> WHAT IS EXPECTED
Below are entries; copy exactly the lines from the one with "between hard work" through the one with "resilience.", both included, and leave out the rest.

> RECORDS SHOWN
===============
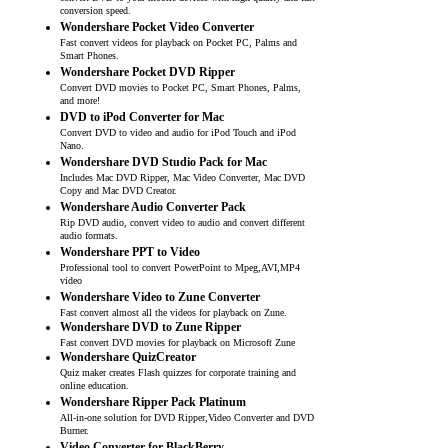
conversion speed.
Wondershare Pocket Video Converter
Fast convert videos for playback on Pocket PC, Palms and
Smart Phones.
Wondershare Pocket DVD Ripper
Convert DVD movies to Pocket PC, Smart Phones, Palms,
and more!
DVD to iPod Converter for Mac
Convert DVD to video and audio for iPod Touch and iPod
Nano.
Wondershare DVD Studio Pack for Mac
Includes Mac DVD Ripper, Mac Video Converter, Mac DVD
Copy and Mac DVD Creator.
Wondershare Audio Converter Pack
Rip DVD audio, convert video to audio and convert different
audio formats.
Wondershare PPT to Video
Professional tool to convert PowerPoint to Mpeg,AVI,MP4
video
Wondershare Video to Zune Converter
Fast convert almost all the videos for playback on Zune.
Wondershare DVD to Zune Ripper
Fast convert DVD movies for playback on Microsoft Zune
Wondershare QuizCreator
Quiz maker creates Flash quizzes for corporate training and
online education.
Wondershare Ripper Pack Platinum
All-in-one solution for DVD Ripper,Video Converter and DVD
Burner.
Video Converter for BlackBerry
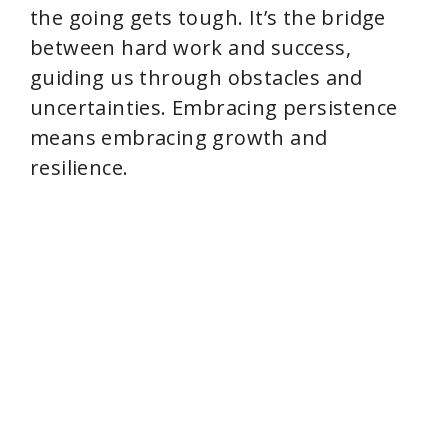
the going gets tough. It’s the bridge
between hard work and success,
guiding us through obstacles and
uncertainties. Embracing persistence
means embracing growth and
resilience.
===============
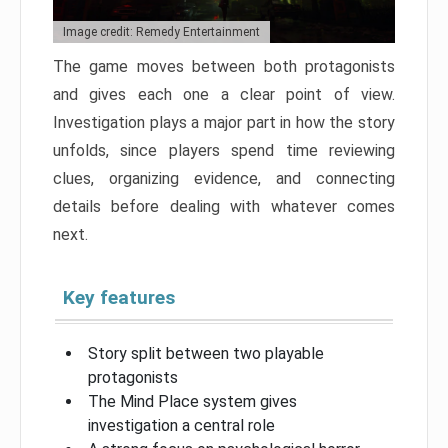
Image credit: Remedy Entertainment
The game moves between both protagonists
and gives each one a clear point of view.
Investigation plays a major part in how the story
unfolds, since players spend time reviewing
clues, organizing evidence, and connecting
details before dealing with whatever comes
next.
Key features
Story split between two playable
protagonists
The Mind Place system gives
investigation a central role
===============
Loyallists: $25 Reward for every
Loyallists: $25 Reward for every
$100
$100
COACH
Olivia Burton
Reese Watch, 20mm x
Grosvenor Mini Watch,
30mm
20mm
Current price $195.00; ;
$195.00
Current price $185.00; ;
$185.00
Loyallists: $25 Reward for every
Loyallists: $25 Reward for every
===============
> ANSWER TO THIS EXERCISE
between hard work and success,
guiding us through obstacles and
uncertainties. Embracing persistence
means embracing growth and
resilience.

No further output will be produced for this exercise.